Implements and selects optimal data structures — hash tables (chaining, open addressing, Robin Hood, cuckoo), balanced BSTs (AVL, Red-Black, B-trees), heaps (binary, Fibonacci, pairing), tries, skip lists, segment trees, Fenwick trees, Bloom filters, Count-Min Sketch, HyperLogLog, and Union-Find.
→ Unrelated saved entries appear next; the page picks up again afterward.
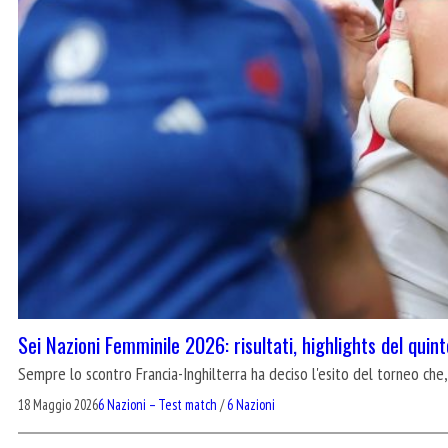
Sei Nazioni Femminile 2026: risultati, highlights del quint
Sempre lo scontro Francia-Inghilterra ha deciso l'esito del torneo che,
18 Maggio 2026
6 Nazioni – Test match
/
6 Nazioni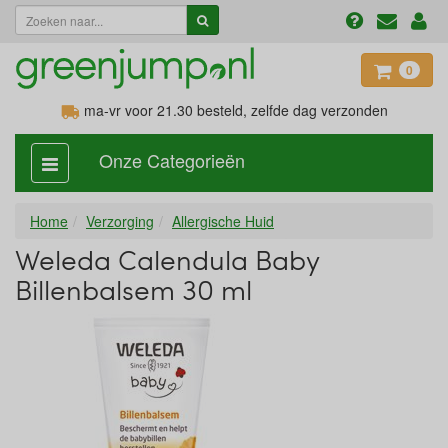
0
ma-vr voor 21.30
besteld, zelfde dag verzonden
Onze Categorieën
categorie
aan,
uit
Home
Verzorging
Allergische Huid
Weleda Calendula Baby
Billenbalsem 30 ml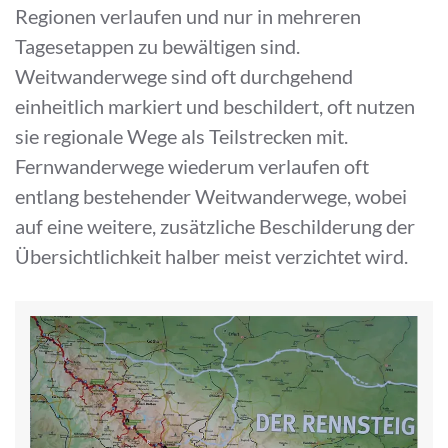
Regionen verlaufen und nur in mehreren
Tagesetappen zu bewältigen sind.
Weitwanderwege sind oft durchgehend
einheitlich markiert und beschildert, oft nutzen
sie regionale Wege als Teilstrecken mit.
Fernwanderwege wiederum verlaufen oft
entlang bestehender Weitwanderwege, wobei
auf eine weitere, zusätzliche Beschilderung der
Übersichtlichkeit halber meist verzichtet wird.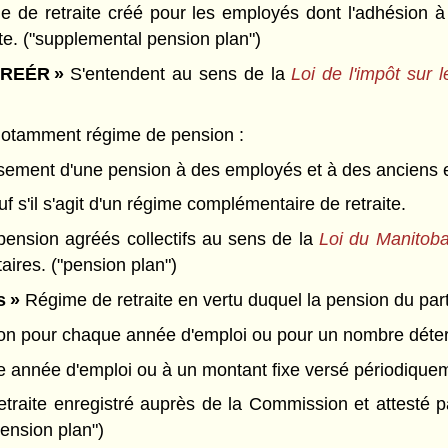
 de retraite créé pour les employés dont l'adhésion à 
e. ("supplemental pension plan")
 REÉR »
S'entendent au sens de la
Loi de l'impôt sur 
tamment régime de pension :
ersement d'une pension à des employés et à des anciens
f s'il s'agit d'un régime complémentaire de retraite.
pension agréés collectifs au sens de la
Loi du Manitoba 
ires. ("pension plan")
s »
Régime de retraite en vertu duquel la pension du parti
tion pour chaque année d'emploi ou pour un nombre déte
 année d'emploi ou à un montant fixe versé périodiqueme
raite enregistré auprès de la Commission et attesté par
pension plan")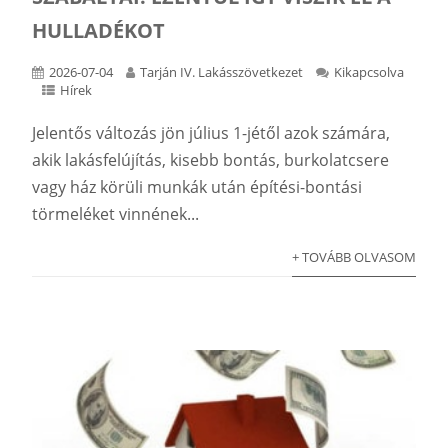
HULLADÉKOT
2026-07-04
Tarján IV. Lakásszövetkezet
Kikapcsolva
Hírek
Jelentős változás jön július 1-jétől azok számára,
akik lakásfelújítás, kisebb bontás, burkolatcsere
vagy ház körüli munkák után építési-bontási
törmeléket vinnének...
+ TOVÁBB OLVASOM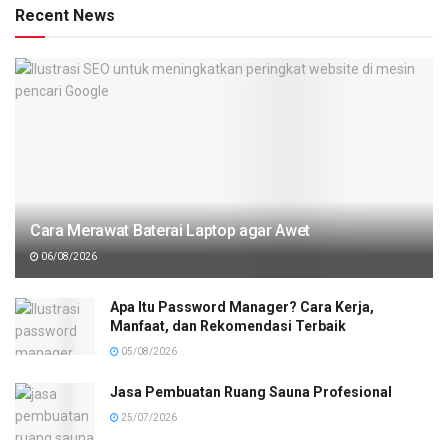
Recent News
Cara Merawat Baterai Laptop agar Awet
06/08/2026
Apa Itu Password Manager? Cara Kerja,
Manfaat, dan Rekomendasi Terbaik
05/08/2026
Jasa Pembuatan Ruang Sauna Profesional
25/07/2026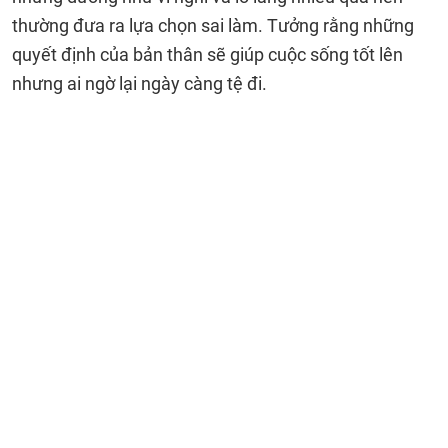
thường đưa ra lựa chọn sai làm. Tưởng rằng những
quyết định của bản thân sẽ giúp cuộc sống tốt lên
nhưng ai ngờ lại ngày càng tệ đi.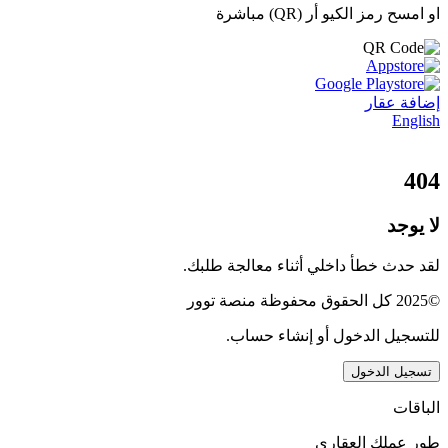
او امسح رمز الكيو أر (QR) مباشرة
إضافة عقار
English
404
لا يوجد
لقد حدث خطأ داخلي أثناء معالجة طلبك.
©2025 كل الحقوق محفوظة منصة توور
للتسجيل الدخول أو إنشاء حساب.
تسجيل الدخول
الباقات
طور عملك العقاري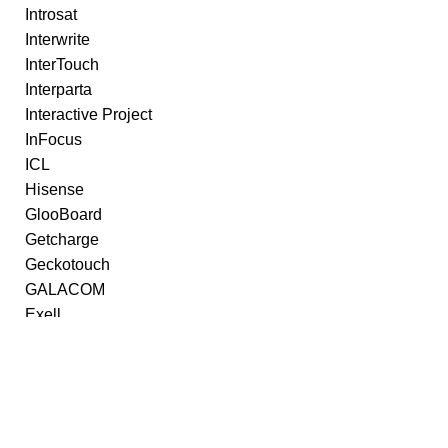
Introsat
Interwrite
InterTouch
Interparta
Interactive Project
InFocus
ICL
Hisense
GlooBoard
Getcharge
Geckotouch
GALACOM
Exell
ELMO
Edcomm EDFLAT
Digis
DEPO
DELTACLASS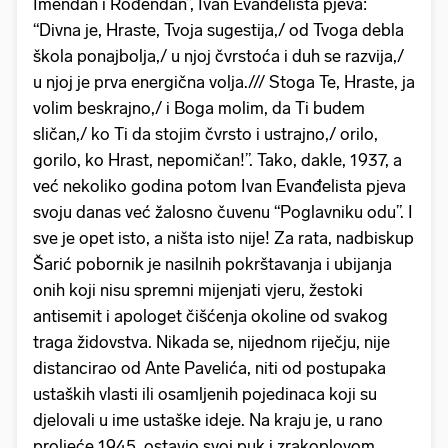
Imendan i Rođendan”, Ivan Evanđelista pjeva:
“Divna je, Hraste, Tvoja sugestija,/ od Tvoga debla
škola ponajbolja,/ u njoj čvrstoća i duh se razvija,/
u njoj je prva energična volja./// Stoga Te, Hraste, ja
volim beskrajno,/ i Boga molim, da Ti budem
sličan,/ ko Ti da stojim čvrsto i ustrajno,/ orilo,
gorilo, ko Hrast, nepomičan!”. Tako, dakle, 1937, a
već nekoliko godina potom Ivan Evanđelista pjeva
svoju danas već žalosno čuvenu “Poglavniku odu”. I
sve je opet isto, a ništa isto nije! Za rata, nadbiskup
Šarić pobornik je nasilnih pokrštavanja i ubijanja
onih koji nisu spremni mijenjati vjeru, žestoki
antisemit i apologet čišćenja okoline od svakog
traga židovstva. Nikada se, nijednom riječju, nije
distancirao od Ante Pavelića, niti od postupaka
ustaških vlasti ili osamljenih pojedinaca koji su
djelovali u ime ustaške ideje. Na kraju je, u rano
proljeće 1945, ostavio svoj puk i zrakoplovom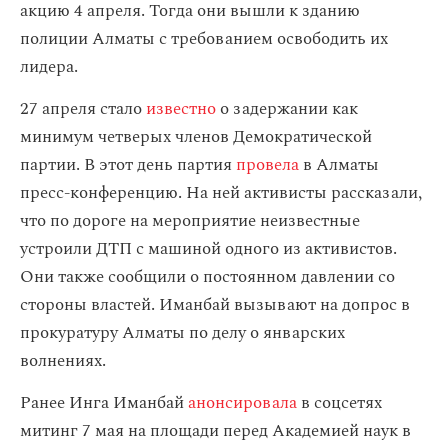
акцию 4 апреля. Тогда они вышли к зданию
полиции Алматы с требованием освободить их
лидера.
27 апреля стало
известно
о задержании как
минимум четверых членов Демократической
партии. В этот день партия
провела
в Алматы
пресс-конференцию. На ней активисты рассказали,
что по дороге на мероприятие неизвестные
устроили ДТП с машиной одного из активистов.
Они также сообщили о постоянном давлении со
стороны властей. Иманбай вызывают на допрос в
прокуратуру Алматы по делу о январских
волнениях.
Ранее Инга Иманбай
анонсировала
в соцсетях
митинг 7 мая на площади перед Академией наук в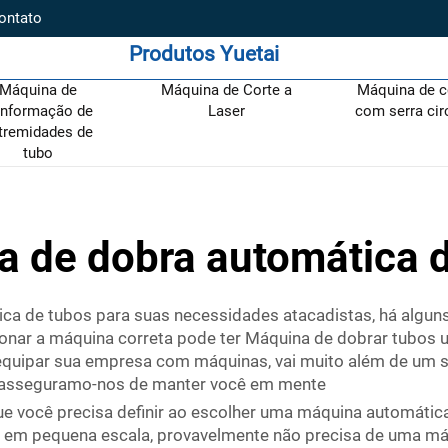
ontato
Produtos Yuetai
Máquina de
Máquina de Corte a
Máquina de c
nformação de
Laser
com serra cir
tremidades de
tubo
 de dobra automática 
a de tubos para suas necessidades atacadistas, há alguns
ionar a máquina correta pode ter
Máquina de dobrar tubos
u
equipar sua empresa com máquinas, vai muito além de um si
 asseguramo-nos de manter você em mente
e você precisa definir ao escolher uma máquina automátic
em pequena escala, provavelmente não precisa de uma máqu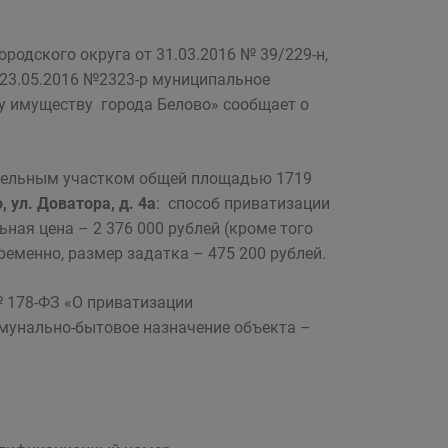
родского округа от 31.03.2016 № 39/229-н,
 23.05.2016 №2323-р муниципальное
у имуществу города Белово» сообщает о
емельным участком общей площадью 1719
, ул. Доватора, д. 4а
: способ приватизации
ная цена – 2 376 000 рублей (кроме того
ременно, размер задатка – 475 200 рублей.
 № 178-ФЗ «О приватизации
мунально-бытовое назначение объекта –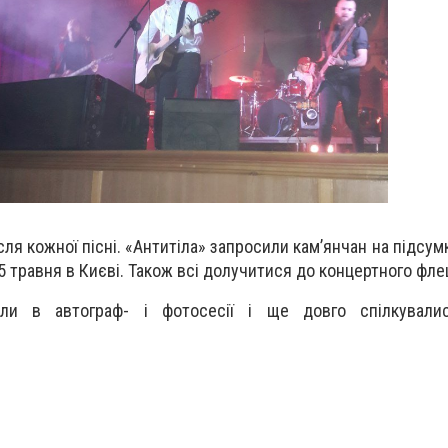
сля кожної пісні. «Антитіла» запросили кам’янчан на підсу
25 травня в Києві. Також всі долучитися до концертного фл
ли в автограф- і фотосесії і ще довго спілкували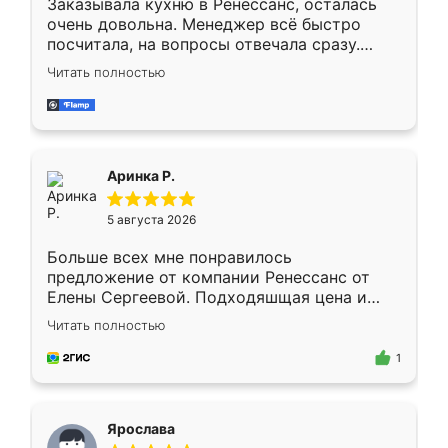
Заказывала кухню в Ренессанс, осталась
очень довольна. Менеджер всё быстро
посчитала, на вопросы отвечала сразу.
Замерщик приехал в субботу, подошёл к
Читать полностью
делу со всей ответственностью. Собрали
за день, ребята работали аккуратно, даже
пыли почти не было. Качество отличное,
ящики ходят плавно, ничего не скрипит.
Всё подошло как влитое.
Аринка Р.
5 августа 2026
Больше всех мне понравилось
предложение от компании Ренессанс от
Елены Сергеевой. Подходяшщая цена и
короткие сроки изготовления. Приехавший
Читать полностью
для замера сотрудник Владислав
предложил по моему эскизу самый
1
подходящий вариант шкафа. Немного его
видоизменил, получилось даже лучше, чем
я хотела.
Ярослава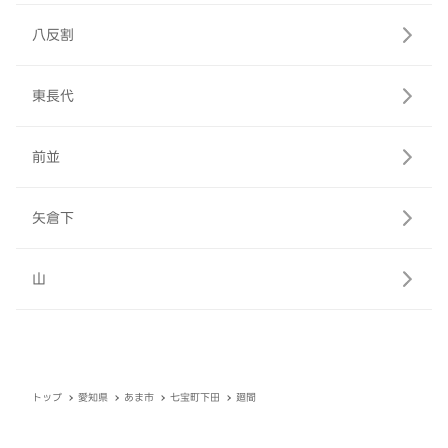
八反割
東長代
前並
矢倉下
山
トップ
愛知県
あま市
七宝町下田
廻間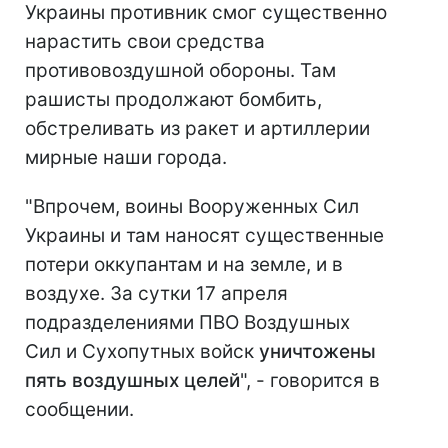
Украины противник смог существенно
нарастить свои средства
противовоздушной обороны. Там
рашисты продолжают бомбить,
обстреливать из ракет и артиллерии
мирные наши города.
"Впрочем, воины Вооруженных Сил
Украины и там наносят существенные
потери оккупантам и на земле, и в
воздухе. За сутки 17 апреля
подразделениями ПВО Воздушных
Сил и Сухопутных войск
уничтожены
пять воздушных целей
", - говорится в
сообщении.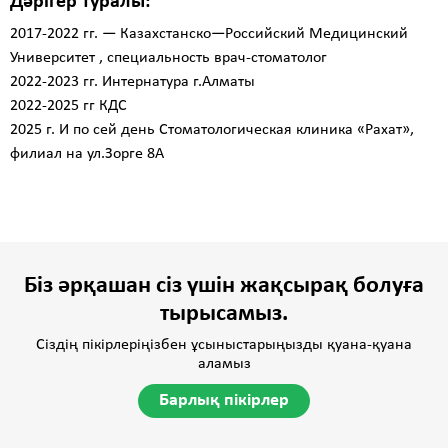
Дәрігер туралы:
2017-2022 гг. — Казахстанско—Российский Медицинский
Университет , специальность врач-стоматолог
2022-2023 гг. Интернатура г.Алматы
2022-2025 гг КДС
2025 г. И по сей день Стоматологическая клиника «Рахат»,
филиал на ул.Зорге 8А
Біз әрқашан сіз үшін жақсырақ болуға
тырысамыз.
Сіздің пікірлеріңізбен ұсыныстарыңызды қуана-қуана
аламыз
Барлық пікірлер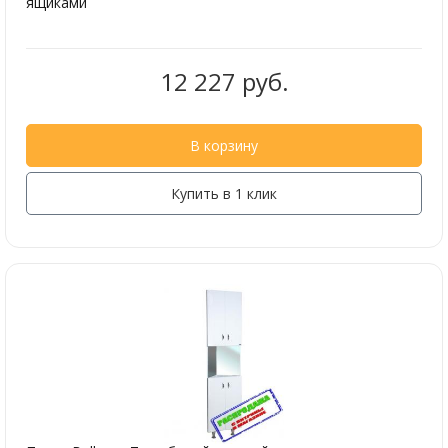
ящиками
12 227 руб.
В корзину
Купить в 1 клик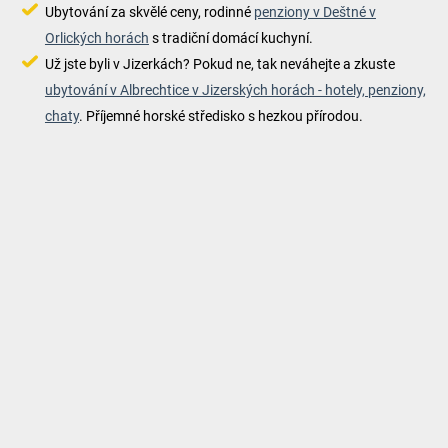
Ubytování za skvělé ceny, rodinné
penziony v Deštné v
Orlických horách
s tradiční domácí kuchyní.
Už jste byli v Jizerkách? Pokud ne, tak neváhejte a zkuste
ubytování v Albrechtice v Jizerských horách - hotely, penziony,
chaty
. Příjemné horské středisko s hezkou přírodou.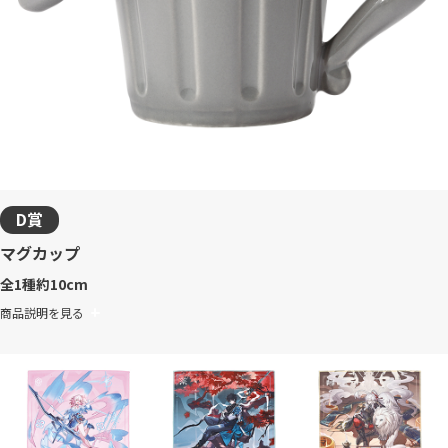
D賞
マグカップ
全1種
約10cm
商品説明を見る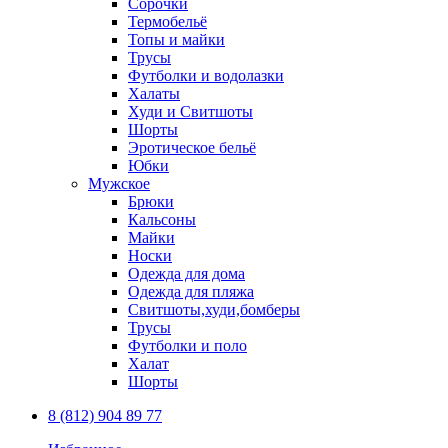
Сорочки
Термобельё
Топы и майки
Трусы
Футболки и водолазки
Халаты
Худи и Свитшоты
Шорты
Эротическое бельё
Юбки
Мужское
Брюки
Кальсоны
Майки
Носки
Одежда для дома
Одежда для пляжа
Свитшоты,худи,бомберы
Трусы
Футболки и поло
Халат
Шорты
8 (812) 904 89 77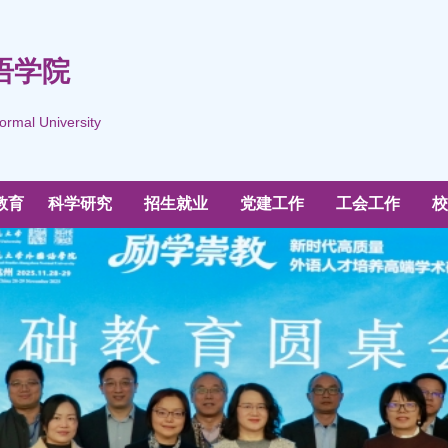
语学院
ormal University
教育
科学研究
招生就业
党建工作
工会工作
校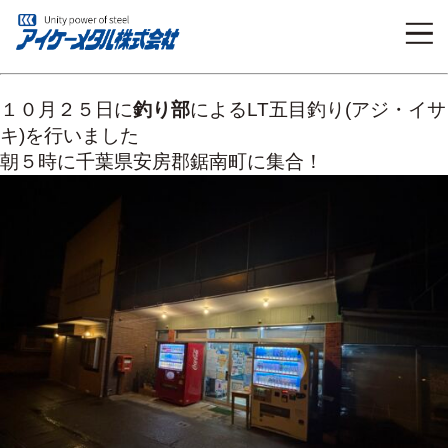
１０月２５日に
釣り部
によるLT五目釣り(アジ・イサ
キ)を行いました
朝５時に千葉県安房郡鋸南町に集合！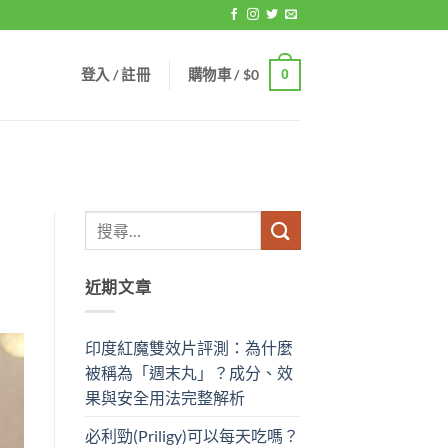
登入 / 註冊
購物車 /
$
0
0
近期文章
印度紅魔雙效片評測：為什麼
被稱為「週末丸」？成分、效
果與安全用法完整解析
必利勁(Priligy)可以每天吃嗎？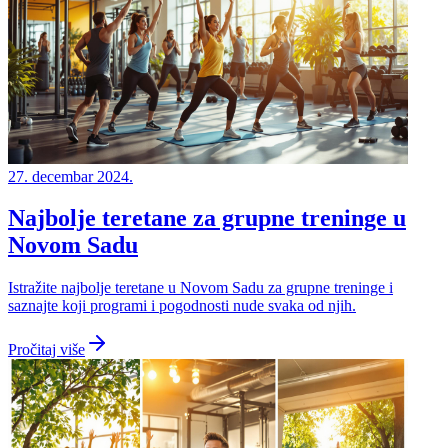
27. decembar 2024.
Najbolje teretane za grupne treninge u
Novom Sadu
Istražite najbolje teretane u Novom Sadu za grupne treninge i
saznajte koji programi i pogodnosti nude svaka od njih.
Pročitaj više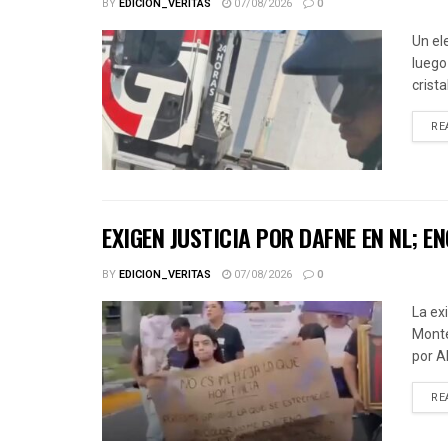
BY
EDICION_VERITAS
07/08/2026
0
Un el
luego
crista
RE
EXIGEN JUSTICIA POR DAFNE EN NL;
BY
EDICION_VERITAS
07/08/2026
0
La ex
Monte
por A
RE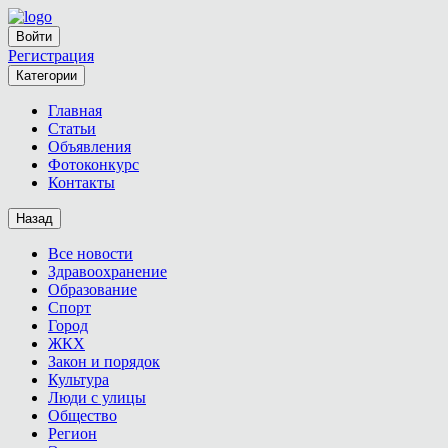
Войти
Регистрация
Категории
Главная
Статьи
Объявления
Фотоконкурс
Контакты
Назад
Все новости
Здравоохранение
Образование
Спорт
Город
ЖКХ
Закон и порядок
Культура
Люди с улицы
Общество
Регион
Use when choosing structures for performance constraints, implementing custom collections, or optimizing memory access patterns.
Resources
1Install
npx skillscat add rnavarych/alpha-engineer/role-algorithms-data-structures Install via the SkillsCat registry.
SKILL.md
Data Structures
When to use
- Choosing the right data structure before writing a collection or lookup mechanism
- Implementing custom hash tables, trees, or heaps with specific performance requirements
- Selecting between approximate data structures (Bloom filter, HyperLogLog, Count-Min Sketch)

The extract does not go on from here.